Un vendredi soir ordinaire
J'ai flingué la fille de la caisse 8, histoire de lui apprendre la différence entre son tapis roulant et une piste de bowling.
Bam. Une balle au milieu du front.
Elle a stoppé net et mes courses ont retrouvé une allure normale me permettant de les ranger correctement dans mon sac sans balancer la bouteille de Coca sur les tomates, les yeux rivés sur la caissière cinglée qui avait déclenché un chrono invisible afin de battre je ne sais quel record de rapidité pour facturer mes courses de la semaine.
J'ai perçu un léger frémissement dans la file d'attente, rien de vraiment notable. Il faut dire que 5 minutes plus tôt j'avais calmé avec mon Taser un type plutôt rougeaud qui feignait de ne pas s'apercevoir que son chariot me rentrait dans les fesses. Il s'était affalé comme un flan trop liquide, la bouche ouverte sur une probable excuse débile qui n'avait pas eu le temps de quitter sa gorge serrée.

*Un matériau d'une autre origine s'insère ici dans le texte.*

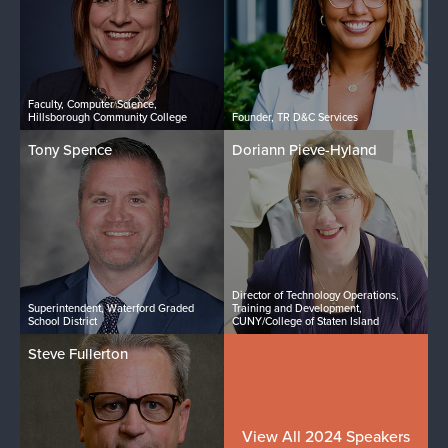
Faculty, Computer Science,
Hillsborough Community College
Founder, TR D&C Services
Tony Spence
Doriann Pieve-Hyland
Director of Technology Operations,
Superintendent, Waterford Graded
Training and Development,
School District
CUNY/College of Staten Island
Steve Fullerton
View All 2024 Speakers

Un haut-parleur rappelait qu'une promotion exceptionnelle et fugitive offrait durant 30 minutes 6 tranches de jambon Cochonmiam pour le prix de 4.
Je me suis revue au stand charcuterie, près de ce gosse blond et somme toute assez mignon beuglant et pleurnichant pour je ne sais quel caprice existentiel dont les enfants ont le secret. Ne parvenant pas à me concentrer devant les rillettes de porc ou de poulet, j'ai saisi le doudou crasseux du môme pour lui fourrer profondèment dans la bouche et j'ai su instantanèment que je prendrais des rillettes de canard. Le gamin virait au bleu et ses bras s'agitaient en moulinets gracieux mais inutiles. Sa mère m'a lancé un regard à la fois épouvanté et soulagé. Je lui ai juste dit qu'il convenait d'apprendre la frustration aux enfants.
Un peu plus loin j'avais coupé sans hésiter la main d'une femme d'environ 60 ans qui se tenait devant les pâtes, accrochée à son Caddy comme à un os convoité par une meute de loups et m'empêchant d'accéder au malheureux paquet de spaghetti que je souhaitais acquérir.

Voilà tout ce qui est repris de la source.